After she relayed this to Rhyme he said, “We’re thinking the body’s a young businessman. Could be a lawyer. Ask Jodie if he ever mentioned trying to get into the courthouse for the grand jury.”

Jodie didn’t think so.

Sachs told Rhyme this.

“Okay. Thanks.” She heard him calling something to Mel Cooper. “I’ll check in later, Sachs.”

After they hung up, Percey asked them, “You want a nightcap?”

Sachs couldn’t decide if she did or not. The memory of the scotch preceding her fiasco in Lincoln Rhyme’s bed made her cringe. But on impulse she said, “Sure.”

Roland Bell decided he could be off duty for a half hour.

Jodie opted for a fast, medicinal shot of whiskey, then headed off to bed, toting his self-help book under his arm and staring with a city boy’s fascination at a mounted moose head.

Outside, in the thick spring air, cicadas chirped and bullfrogs belched their peculiar, unsettling calls.

As he looked out the window into the early morning darkness Jodie could see the starbursts of searchlights radiating through the fog. Shadows danced sideways – the mist moving through the trees.

He stepped away from his window and walked to the door of his room, looked out.

Two marshals guarded this corridor, sitting in a small security room twenty feet away. They seemed bored and only moderately vigilant.

He listened and heard nothing other than the snaps and ticks of an old house late in the evening.

Jodie returned to his bed and sat on the sagging mattress. He picked up his battered, stained copy of Dependent No More.

Let’s get to work, he thought.

He opened the book wide, the glue cracking, and tore a small patch of tape off the bottom of the spine. A long knife slid onto the bed.

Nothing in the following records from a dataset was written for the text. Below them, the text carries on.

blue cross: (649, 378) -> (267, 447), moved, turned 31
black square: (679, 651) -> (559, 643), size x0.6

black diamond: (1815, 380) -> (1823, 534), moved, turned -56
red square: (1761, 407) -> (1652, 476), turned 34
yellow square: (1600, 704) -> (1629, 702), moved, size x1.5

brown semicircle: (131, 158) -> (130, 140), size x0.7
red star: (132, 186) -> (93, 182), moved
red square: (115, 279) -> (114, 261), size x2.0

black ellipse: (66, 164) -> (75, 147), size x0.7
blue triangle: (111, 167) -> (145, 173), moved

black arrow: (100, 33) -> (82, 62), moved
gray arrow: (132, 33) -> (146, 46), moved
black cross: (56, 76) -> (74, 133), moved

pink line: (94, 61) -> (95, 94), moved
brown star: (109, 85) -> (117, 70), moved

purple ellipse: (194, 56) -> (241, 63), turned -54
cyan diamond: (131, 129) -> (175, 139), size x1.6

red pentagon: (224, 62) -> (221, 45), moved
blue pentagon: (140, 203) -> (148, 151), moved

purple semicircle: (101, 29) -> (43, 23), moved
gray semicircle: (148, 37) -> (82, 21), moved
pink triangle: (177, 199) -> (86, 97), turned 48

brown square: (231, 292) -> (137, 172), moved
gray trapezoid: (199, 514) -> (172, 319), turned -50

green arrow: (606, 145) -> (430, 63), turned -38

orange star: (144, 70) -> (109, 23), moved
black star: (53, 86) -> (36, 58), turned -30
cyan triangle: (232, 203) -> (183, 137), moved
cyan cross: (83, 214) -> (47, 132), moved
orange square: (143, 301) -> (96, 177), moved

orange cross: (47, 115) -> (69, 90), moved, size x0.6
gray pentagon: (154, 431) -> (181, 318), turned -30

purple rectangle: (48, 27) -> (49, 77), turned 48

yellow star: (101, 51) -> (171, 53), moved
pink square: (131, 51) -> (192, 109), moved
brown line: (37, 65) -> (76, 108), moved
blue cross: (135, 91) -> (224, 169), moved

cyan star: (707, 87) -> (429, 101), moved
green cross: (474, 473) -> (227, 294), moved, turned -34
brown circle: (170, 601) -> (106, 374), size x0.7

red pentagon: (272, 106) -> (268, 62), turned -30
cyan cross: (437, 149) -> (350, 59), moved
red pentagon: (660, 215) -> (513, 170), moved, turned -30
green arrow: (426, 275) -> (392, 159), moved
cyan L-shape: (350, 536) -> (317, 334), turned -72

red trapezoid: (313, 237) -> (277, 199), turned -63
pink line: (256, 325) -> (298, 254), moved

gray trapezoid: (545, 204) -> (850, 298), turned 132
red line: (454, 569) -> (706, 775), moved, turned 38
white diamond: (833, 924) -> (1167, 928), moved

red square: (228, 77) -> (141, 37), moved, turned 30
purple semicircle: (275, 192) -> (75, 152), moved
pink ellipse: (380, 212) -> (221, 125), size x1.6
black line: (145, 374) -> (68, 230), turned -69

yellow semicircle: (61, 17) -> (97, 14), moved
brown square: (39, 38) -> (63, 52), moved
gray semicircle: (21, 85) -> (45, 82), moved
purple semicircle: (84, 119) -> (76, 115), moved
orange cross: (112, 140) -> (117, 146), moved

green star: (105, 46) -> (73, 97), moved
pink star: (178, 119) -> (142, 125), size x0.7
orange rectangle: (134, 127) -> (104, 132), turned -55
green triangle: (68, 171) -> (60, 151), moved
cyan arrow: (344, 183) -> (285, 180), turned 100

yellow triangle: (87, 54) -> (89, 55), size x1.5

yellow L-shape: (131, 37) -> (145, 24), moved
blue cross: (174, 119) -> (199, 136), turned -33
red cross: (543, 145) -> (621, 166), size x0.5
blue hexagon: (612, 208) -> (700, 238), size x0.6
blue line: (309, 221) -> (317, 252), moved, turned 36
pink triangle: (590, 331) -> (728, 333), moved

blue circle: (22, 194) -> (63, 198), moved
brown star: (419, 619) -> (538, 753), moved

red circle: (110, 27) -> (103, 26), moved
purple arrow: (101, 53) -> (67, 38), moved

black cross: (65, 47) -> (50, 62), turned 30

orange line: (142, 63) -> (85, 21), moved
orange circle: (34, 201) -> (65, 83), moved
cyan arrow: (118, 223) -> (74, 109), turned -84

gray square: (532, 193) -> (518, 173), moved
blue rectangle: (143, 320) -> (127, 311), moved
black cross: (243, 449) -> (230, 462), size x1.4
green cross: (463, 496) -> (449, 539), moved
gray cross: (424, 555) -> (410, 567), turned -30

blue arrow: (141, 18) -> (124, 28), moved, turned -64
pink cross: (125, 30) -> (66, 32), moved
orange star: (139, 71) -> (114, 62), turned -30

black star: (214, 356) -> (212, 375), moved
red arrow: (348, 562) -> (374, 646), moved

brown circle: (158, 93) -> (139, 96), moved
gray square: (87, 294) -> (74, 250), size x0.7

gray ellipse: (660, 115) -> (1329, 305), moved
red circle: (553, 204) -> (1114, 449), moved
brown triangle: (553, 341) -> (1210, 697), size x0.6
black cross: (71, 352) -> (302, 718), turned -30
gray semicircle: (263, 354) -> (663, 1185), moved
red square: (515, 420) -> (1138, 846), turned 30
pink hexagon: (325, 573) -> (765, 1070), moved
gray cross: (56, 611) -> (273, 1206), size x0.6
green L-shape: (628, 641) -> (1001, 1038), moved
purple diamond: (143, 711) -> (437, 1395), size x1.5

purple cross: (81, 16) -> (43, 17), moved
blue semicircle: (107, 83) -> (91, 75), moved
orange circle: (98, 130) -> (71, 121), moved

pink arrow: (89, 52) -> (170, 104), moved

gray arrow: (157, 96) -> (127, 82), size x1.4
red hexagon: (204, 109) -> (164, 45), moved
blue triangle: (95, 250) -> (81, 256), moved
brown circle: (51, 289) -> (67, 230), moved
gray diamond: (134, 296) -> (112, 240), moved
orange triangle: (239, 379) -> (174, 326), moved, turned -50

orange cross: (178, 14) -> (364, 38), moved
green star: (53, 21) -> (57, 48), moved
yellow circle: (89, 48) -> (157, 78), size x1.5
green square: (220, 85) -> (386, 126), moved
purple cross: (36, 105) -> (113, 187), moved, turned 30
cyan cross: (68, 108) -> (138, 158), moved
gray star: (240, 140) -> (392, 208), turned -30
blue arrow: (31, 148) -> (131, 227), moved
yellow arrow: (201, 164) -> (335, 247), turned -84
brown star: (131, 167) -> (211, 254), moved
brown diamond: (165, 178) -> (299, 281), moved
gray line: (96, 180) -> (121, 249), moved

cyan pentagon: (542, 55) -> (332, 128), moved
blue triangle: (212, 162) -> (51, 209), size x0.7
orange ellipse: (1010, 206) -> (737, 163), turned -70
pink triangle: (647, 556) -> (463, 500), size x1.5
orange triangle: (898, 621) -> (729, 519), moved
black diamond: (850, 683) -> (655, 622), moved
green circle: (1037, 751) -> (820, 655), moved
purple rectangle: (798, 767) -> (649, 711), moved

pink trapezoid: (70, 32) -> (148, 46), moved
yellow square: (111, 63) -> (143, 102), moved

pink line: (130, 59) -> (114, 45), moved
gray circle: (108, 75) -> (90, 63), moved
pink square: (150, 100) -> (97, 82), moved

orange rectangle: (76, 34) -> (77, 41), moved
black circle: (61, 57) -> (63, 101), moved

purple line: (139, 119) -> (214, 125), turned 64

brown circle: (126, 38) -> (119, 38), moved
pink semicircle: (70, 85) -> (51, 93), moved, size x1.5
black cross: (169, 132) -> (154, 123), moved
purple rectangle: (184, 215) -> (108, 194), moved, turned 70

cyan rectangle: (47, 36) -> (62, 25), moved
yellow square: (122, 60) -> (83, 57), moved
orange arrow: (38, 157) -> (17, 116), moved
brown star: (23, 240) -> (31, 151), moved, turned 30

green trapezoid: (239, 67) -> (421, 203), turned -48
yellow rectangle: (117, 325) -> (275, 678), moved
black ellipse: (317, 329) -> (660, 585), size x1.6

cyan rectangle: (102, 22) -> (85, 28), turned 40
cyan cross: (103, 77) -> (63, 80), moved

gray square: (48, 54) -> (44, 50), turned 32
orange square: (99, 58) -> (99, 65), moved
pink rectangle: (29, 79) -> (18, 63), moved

It looked like black metal though it was made of ceramic-impregnated polymer and wouldn’t register on a metal detector. It was stained and dull, sharp as a razor on one edge, serrated like a surgical saw on the other. The handle was taped. He’d designed and constructed it himself. Like most serious weapons it wasn’t glitzy and it wasn’t sexy and it did only one thing: it killed. And it did this very, very well.

He had no qualms about picking up the weapon – or touching doorknobs or windows – because he was the owner of new fingerprints. The skin on the pads of eight fingers and two thumbs had been burned away chemically last month by a surgeon in Berne, Switzerland, and a new set of prints etched into the scar tissue by a laser used for microsurgery. His own prints would regenerate but not for some months.

Sitting on the edge of the bed, eyes closed, he pictured the common room and took a mental stroll through it, remembering the location of every door, every window, every piece of furniture, the bad landscapes on the walls, the elk antlers above the fireplace, ashtrays, weapons, and potential weapons. Jodie had such a good memory he would have been able to walk through the room blindfolded, never brushing a single chair or table.

Lost in this meditation, he steered his imaginary self to the telephone in the corner and spent a moment considering the safe house’s communications system. He was completely familiar with how it worked (he spent much of his free time reading operating manuals of security and communications systems) and he knew that if he cut the line the drop in voltage would send a signal to the marshals’ panel here and probably to a field office as well. So he’d have to leave it intact.